WORK ORDER —
Nothing but the records, copied exactly and stripped of pictures, should be in the answer.

(Records drawn from a dataset)

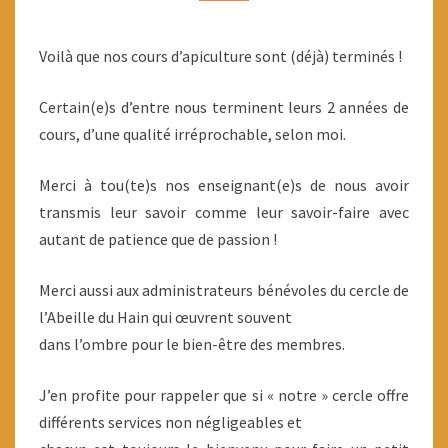
Voilà que nos cours d’apiculture sont (déjà) terminés !
Certain(e)s d’entre nous terminent leurs 2 années de
cours, d’une qualité irréprochable, selon moi.
Merci à tou(te)s nos enseignant(e)s de nous avoir
transmis leur savoir comme leur savoir-faire avec
autant de patience que de passion !
Merci aussi aux administrateurs bénévoles du cercle de
l’Abeille du Hain qui œuvrent souvent
dans l’ombre pour le bien-être des membres.
J’en profite pour rappeler que si « notre » cercle offre
différents services non négligeables et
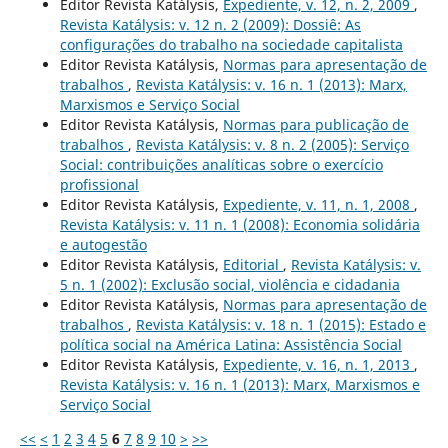
Editor Revista Katálysis,
Expediente, v. 12, n. 2, 2009
,
Revista Katálysis: v. 12 n. 2 (2009): Dossiê: As
configurações do trabalho na sociedade capitalista
Editor Revista Katálysis,
Normas para apresentação de
trabalhos
,
Revista Katálysis: v. 16 n. 1 (2013): Marx,
Marxismos e Serviço Social
Editor Revista Katálysis,
Normas para publicação de
trabalhos
,
Revista Katálysis: v. 8 n. 2 (2005): Serviço
Social: contribuições analíticas sobre o exercício
profissional
Editor Revista Katálysis,
Expediente, v. 11, n. 1, 2008
,
Revista Katálysis: v. 11 n. 1 (2008): Economia solidária
e autogestão
Editor Revista Katálysis,
Editorial
,
Revista Katálysis: v.
5 n. 1 (2002): Exclusão social, violência e cidadania
Editor Revista Katálysis,
Normas para apresentação de
trabalhos
,
Revista Katálysis: v. 18 n. 1 (2015): Estado e
política social na América Latina: Assistência Social
Editor Revista Katálysis,
Expediente, v. 16, n. 1, 2013
,
Revista Katálysis: v. 16 n. 1 (2013): Marx, Marxismos e
Serviço Social
<<
<
1
2
3
4
5
6
7
8
9
10
>
>>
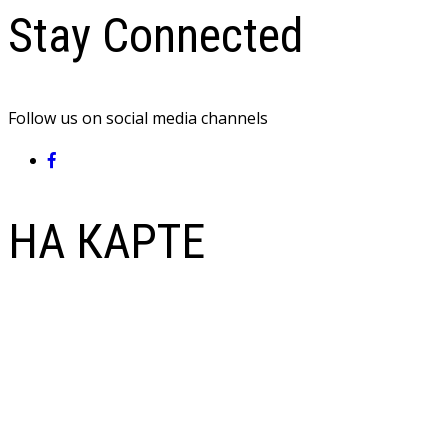
Stay Connected
Follow us on social media channels
НА КАРТЕ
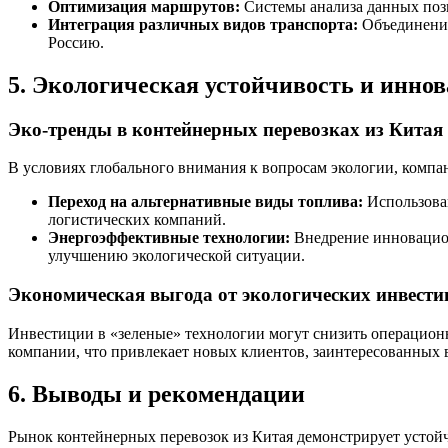
Оптимизация маршрутов:
Системы анализа данных позв
Интеграция различных видов транспорта:
Объединение 
Россию.
5. Экологическая устойчивость и иннов
Эко-тренды в контейнерных перевозках из Китая
В условиях глобального внимания к вопросам экологии, компан
Переход на альтернативные виды топлива:
Использован
логистических компаний.
Энергоэффективные технологии:
Внедрение инновацион
улучшению экологической ситуации.
Экономическая выгода от экологических инвести
Инвестиции в «зеленые» технологии могут снизить операцион
компании, что привлекает новых клиентов, заинтересованных 
6. Выводы и рекомендации
Рынок контейнерных перевозок из Китая демонстрирует устой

YOUR SOLUTION —
Voilà que nos cours d’apiculture sont (déjà) terminés !
Certain(e)s d’entre nous terminent leurs 2 années de
cours, d’une qualité irréprochable, selon moi.
Merci à tou(te)s nos enseignant(e)s de nous avoir
transmis leur savoir comme leur savoir-faire avec
autant de patience que de passion !
Merci aussi aux administrateurs bénévoles du cercle de
l’Abeille du Hain qui œuvrent souvent
dans l’ombre pour le bien-être des membres.
J’en profite pour rappeler que si « notre » cercle offre
différents services non négligeables et
Editor Revista Katálysis,
Expediente, v. 12, n. 2, 2009
,
Revista Katálysis: v. 12 n. 2 (2009): Dossiê: As
configurações do trabalho na sociedade capitalista
Editor Revista Katálysis,
Normas para apresentação de
trabalhos
,
Revista Katálysis: v. 16 n. 1 (2013): Marx,
Marxismos e Serviço Social
Editor Revista Katálysis,
Normas para publicação de
trabalhos
,
Revista Katálysis: v. 8 n. 2 (2005): Serviço
Social: contribuições analíticas sobre o exercício
profissional
Editor Revista Katálysis,
Expediente, v. 11, n. 1, 2008
,
Revista Katálysis: v. 11 n. 1 (2008): Economia solidária
e autogestão
Editor Revista Katálysis,
Editorial
,
Revista Katálysis: v.
5 n. 1 (2002): Exclusão social, violência e cidadania
Editor Revista Katálysis,
Normas para apresentação de
trabalhos
,
Revista Katálysis: v. 18 n. 1 (2015): Estado e
política social na América Latina: Assistência Social
Editor Revista Katálysis,
Expediente, v. 16, n. 1, 2013
,
Revista Katálysis: v. 16 n. 1 (2013): Marx, Marxismos e
Serviço Social
<<
<
1
2
3
4
5
6
7
8
9
10
>
>>
Stay Connected
Follow us on social media channels
НА КАРТЕ
Оптимизация маршрутов:
Системы анализа данных позв
Интеграция различных видов транспорта:
Объединение 
Россию.
5. Экологическая устойчивость и иннов
Эко-тренды в контейнерных перевозках из Китая
В условиях глобального внимания к вопросам экологии, компан
Переход на альтернативные виды топлива:
Использован
логистических компаний.
Энергоэффективные технологии:
Внедрение инновацион
улучшению экологической ситуации.
Экономическая выгода от экологических инвести
Инвестиции в «зеленые» технологии могут снизить операцион
компании, что привлекает новых клиентов, заинтересованных 
6. Выводы и рекомендации
Рынок контейнерных перевозок из Китая демонстрирует устой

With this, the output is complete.